In the 1970's he became known as a handyman, doing home remodeling and repair jobs around Whidbey Island. In the 1980s, he returned to college to finish the degree that had been interrupted in WWII. He could often be found at a coffee shop on the campus of Western Washington University, surrounded by young students who were enthralled by his stories and his forthright manner. No one ever accused Earl Hodges of hiding his opinions or running before the prevailing wind - making him a spot of bright non-conformity on a liberal campus. Many who know him and never saw him at the university can readily imagine his impact and can guess at how he may have helped open and challenge young minds. He was never afraid of an argument and always stood up for his beliefs. After finishing college in 1982, he worked as a manager with New Leaf, a charitable organization that arranged and supervised outdoor jobs for disabled adults. He served his community as member of the Oak Harbor Appeals Board and was a life-long Freemason. In the late 1980s he taught computer science at the Skagit Valley College branch campus in Langley, helping people understand and use their personal computers. He became an avid user of PC's (despite his opinion of Microsoft software), and over the years carried on a wide network of communication that reached well beyond Oak Harbor. In his later years, he revisited the photography of his youth, restoring old family photographs as part of a study of the family genealogy.

In the 80s and 90s, Earl and Mary Jo indulged a passion for travelling - visiting Europe several times, where they are undoubtedly remembered in many small towns as the funny old gray-haired couple who traveled with backpacks rather than suitcases. While the retired Master Chief had no desire to return to the ocean on a cruise ship, he developed a passion for river cruises. They hung up their backpacks and cruised on the Rhine, the Danube, the Mississippi, the Missouri, the Ohio, the Cumberland, the Tennessee, the Snake, the Columbia, the Rogue, the Squamish, the Hudson, the Erie Canal, and the St. Lawrence Seaway. Earl liked to say that "Other people collect art - we collect rivers." In the 1990s the couple took up RV'ing, where they became known as the Earl of Whidbey and his Lady Mary Jo.
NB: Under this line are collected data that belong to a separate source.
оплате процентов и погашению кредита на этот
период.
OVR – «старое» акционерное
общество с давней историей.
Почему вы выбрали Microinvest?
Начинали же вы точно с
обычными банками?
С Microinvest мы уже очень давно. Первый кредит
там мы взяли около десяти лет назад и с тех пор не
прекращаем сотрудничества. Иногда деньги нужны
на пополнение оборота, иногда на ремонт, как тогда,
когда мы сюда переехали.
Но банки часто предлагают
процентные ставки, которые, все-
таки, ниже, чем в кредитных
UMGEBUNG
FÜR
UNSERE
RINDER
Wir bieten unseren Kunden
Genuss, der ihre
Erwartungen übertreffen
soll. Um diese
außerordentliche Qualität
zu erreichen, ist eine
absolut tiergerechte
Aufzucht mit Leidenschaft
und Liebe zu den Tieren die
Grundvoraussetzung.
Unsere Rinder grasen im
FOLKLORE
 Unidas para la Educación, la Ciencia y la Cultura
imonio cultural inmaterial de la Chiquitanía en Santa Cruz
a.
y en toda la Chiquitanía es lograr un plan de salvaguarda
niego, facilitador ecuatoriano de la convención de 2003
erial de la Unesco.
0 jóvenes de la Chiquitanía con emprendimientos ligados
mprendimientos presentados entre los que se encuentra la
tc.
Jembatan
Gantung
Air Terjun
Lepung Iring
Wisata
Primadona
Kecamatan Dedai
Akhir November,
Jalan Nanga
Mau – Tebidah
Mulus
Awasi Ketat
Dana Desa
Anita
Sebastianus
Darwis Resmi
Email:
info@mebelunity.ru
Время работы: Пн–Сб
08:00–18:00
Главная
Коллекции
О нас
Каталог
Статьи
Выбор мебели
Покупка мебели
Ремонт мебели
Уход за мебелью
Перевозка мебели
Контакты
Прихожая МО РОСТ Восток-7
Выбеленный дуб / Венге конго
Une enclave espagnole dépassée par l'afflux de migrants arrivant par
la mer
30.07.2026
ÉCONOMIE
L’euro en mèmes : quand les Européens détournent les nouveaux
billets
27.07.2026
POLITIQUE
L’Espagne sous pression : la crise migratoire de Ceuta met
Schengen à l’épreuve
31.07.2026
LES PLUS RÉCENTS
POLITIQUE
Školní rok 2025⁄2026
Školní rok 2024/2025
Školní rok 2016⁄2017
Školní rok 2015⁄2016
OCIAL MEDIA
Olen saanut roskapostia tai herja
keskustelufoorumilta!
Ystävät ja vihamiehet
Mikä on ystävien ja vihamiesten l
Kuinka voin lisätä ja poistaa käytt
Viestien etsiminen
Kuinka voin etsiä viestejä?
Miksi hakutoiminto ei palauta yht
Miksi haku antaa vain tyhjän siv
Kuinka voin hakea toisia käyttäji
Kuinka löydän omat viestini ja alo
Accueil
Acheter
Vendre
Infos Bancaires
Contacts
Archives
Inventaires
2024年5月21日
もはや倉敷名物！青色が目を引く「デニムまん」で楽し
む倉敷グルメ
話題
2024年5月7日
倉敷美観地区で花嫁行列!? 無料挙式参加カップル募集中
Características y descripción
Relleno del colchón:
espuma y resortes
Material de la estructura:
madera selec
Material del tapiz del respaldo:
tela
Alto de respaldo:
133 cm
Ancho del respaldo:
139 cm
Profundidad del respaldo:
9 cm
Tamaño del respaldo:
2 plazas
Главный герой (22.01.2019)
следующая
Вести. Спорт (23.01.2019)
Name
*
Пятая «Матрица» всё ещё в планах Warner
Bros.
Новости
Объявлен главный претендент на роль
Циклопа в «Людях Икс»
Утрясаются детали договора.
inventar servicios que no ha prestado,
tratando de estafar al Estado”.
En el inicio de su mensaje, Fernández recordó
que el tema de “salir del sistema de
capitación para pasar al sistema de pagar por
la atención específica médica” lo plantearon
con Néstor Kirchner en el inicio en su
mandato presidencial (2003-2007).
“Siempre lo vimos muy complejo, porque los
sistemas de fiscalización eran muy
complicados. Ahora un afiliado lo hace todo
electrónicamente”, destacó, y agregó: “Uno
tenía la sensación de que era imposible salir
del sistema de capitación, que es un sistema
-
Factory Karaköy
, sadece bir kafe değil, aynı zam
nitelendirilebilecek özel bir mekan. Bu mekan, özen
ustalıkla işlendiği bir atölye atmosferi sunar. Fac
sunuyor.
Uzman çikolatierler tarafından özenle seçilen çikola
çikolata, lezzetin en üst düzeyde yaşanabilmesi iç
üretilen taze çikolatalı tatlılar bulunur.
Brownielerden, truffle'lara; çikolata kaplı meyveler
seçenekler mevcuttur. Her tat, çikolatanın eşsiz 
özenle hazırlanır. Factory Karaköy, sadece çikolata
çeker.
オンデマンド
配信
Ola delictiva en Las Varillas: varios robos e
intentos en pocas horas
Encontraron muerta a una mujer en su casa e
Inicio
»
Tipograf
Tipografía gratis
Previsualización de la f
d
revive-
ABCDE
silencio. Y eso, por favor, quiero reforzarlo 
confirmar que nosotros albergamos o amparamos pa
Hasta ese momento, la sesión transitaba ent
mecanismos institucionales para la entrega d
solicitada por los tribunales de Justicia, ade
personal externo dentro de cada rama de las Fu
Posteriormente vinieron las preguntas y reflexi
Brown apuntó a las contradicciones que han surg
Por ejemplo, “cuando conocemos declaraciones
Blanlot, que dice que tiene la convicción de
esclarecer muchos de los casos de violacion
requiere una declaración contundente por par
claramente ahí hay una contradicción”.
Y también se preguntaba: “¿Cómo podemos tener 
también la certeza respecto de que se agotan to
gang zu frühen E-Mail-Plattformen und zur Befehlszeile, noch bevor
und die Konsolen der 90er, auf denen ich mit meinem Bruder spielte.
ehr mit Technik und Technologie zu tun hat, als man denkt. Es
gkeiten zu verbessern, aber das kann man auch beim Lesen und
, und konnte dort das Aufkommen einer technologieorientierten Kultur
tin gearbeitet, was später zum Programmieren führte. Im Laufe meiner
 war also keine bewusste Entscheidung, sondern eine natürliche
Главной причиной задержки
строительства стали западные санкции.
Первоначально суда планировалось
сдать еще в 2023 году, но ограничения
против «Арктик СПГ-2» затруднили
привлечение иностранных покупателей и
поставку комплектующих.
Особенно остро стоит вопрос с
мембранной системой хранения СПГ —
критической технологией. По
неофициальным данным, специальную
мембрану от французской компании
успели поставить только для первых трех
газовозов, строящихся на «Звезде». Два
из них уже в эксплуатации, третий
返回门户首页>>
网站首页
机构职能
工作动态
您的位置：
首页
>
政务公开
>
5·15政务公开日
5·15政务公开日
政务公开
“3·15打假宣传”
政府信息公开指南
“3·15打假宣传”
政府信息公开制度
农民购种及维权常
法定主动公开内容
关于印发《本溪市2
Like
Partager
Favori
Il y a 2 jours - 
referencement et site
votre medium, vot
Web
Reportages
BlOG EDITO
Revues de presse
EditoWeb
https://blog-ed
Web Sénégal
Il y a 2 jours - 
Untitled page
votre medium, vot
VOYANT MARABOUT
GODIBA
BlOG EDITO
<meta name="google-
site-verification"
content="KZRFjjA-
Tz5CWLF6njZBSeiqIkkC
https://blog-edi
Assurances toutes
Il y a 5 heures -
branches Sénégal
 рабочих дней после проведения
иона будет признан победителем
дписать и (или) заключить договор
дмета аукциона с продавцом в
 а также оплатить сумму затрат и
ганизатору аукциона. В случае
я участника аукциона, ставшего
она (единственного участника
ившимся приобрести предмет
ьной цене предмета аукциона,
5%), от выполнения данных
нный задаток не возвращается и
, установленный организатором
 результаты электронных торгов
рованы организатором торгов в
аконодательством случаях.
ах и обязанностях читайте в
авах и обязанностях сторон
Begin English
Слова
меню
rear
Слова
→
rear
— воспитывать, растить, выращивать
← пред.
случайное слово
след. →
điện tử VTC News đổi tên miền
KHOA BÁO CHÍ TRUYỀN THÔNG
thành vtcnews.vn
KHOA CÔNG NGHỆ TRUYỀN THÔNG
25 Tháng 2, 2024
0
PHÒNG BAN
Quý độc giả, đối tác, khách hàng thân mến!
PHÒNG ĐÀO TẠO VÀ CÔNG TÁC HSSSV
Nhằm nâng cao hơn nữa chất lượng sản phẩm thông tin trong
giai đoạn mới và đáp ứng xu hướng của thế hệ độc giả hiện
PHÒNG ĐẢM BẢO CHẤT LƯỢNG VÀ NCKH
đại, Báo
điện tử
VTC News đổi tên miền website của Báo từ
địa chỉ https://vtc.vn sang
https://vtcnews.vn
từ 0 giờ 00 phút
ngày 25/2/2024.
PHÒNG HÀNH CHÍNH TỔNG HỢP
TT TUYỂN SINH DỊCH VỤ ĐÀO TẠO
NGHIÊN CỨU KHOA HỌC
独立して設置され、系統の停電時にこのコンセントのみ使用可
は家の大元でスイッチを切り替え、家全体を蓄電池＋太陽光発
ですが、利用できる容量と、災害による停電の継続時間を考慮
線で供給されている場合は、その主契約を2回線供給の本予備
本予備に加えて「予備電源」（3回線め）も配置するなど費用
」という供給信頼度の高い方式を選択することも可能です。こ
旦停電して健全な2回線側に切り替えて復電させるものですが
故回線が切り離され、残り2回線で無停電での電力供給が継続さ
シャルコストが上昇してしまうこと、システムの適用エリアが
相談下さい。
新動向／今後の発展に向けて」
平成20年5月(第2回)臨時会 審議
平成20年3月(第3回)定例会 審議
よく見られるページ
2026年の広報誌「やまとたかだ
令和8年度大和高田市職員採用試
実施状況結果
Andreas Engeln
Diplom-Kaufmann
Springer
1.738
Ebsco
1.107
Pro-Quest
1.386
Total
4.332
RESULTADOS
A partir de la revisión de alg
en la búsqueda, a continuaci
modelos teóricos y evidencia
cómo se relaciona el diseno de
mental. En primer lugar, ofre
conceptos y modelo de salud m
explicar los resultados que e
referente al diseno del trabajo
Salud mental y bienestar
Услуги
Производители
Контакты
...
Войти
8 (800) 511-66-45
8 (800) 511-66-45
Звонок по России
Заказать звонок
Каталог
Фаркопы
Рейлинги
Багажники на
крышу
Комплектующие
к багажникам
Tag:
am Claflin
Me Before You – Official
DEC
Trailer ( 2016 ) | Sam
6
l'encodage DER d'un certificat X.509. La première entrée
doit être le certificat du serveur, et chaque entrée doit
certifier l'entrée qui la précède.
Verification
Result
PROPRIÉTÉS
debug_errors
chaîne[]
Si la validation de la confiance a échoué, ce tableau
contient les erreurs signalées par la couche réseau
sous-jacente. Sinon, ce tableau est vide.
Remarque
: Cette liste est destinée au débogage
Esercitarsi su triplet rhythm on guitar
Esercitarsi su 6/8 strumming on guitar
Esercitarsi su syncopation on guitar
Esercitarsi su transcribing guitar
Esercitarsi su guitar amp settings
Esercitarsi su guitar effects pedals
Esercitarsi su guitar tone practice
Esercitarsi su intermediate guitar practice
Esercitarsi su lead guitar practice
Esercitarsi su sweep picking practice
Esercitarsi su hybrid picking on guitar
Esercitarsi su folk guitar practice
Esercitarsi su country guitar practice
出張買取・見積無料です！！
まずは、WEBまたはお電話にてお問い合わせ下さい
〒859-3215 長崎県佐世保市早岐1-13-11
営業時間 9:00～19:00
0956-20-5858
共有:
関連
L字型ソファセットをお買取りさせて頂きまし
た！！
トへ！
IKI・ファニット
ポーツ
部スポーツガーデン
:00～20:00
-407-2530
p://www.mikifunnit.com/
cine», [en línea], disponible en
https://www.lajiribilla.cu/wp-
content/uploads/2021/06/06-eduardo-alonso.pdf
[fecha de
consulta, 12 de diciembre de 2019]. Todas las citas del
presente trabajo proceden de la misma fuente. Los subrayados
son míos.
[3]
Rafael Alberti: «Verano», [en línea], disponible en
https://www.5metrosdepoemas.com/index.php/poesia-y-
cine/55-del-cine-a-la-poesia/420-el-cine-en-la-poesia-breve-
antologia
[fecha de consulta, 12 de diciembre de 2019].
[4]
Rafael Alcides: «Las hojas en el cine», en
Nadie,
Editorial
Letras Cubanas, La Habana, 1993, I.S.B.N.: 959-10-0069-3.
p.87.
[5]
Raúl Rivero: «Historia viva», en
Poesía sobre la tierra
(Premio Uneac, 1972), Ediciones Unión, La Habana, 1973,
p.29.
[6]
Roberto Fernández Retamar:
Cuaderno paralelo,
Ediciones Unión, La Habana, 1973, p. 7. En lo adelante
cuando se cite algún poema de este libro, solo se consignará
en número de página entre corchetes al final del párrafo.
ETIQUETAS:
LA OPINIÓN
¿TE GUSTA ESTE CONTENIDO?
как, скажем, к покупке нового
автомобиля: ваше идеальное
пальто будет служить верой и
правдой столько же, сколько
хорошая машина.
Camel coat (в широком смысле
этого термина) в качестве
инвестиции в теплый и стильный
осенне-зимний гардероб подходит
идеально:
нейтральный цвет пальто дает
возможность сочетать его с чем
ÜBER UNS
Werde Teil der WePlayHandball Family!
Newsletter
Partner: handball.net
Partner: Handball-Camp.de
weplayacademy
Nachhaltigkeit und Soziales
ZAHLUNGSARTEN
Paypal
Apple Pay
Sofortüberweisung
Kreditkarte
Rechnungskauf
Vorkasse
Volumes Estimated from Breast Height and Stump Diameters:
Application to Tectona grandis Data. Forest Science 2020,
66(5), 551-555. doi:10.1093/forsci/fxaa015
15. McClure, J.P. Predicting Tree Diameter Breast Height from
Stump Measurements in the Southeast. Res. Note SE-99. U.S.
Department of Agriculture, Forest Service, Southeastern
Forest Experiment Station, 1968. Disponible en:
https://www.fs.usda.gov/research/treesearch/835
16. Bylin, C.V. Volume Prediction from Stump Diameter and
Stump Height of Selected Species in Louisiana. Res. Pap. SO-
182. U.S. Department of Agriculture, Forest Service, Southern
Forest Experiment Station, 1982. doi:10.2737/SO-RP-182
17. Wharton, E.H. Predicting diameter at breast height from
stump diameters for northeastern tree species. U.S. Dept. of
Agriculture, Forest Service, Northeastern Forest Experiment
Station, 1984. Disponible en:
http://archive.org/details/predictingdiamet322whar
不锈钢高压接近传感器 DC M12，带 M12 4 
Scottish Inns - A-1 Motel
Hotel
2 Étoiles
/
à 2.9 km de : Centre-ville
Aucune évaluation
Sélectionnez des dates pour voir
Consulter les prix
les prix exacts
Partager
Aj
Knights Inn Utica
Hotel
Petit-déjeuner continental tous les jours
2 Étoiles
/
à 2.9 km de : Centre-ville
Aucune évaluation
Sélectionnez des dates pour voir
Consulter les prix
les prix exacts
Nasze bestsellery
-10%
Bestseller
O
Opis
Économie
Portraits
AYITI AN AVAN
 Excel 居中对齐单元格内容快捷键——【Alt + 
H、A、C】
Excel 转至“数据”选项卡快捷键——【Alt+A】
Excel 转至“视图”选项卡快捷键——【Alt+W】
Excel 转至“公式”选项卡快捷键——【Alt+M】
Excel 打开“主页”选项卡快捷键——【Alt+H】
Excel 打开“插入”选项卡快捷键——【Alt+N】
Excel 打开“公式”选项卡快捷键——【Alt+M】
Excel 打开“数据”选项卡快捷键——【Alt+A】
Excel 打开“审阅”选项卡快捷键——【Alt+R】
Through his travels he developed a wide circle of friends who will miss his stories, his laughter, and his entertaining views of life, politics and the human condition. In the past two years he had been thrilled to learn about the UDT-SEALS Association that included the early UDT pioneers with the present-day SEALs. Through this organization he was able to contact his shipmates from UDT 28, which provided a fitting closure for his WWII years. The family asks that his friends remember him by lifting their glasses in a toast to a life well lived, his service to family and country, and to the passing of this remarkable man.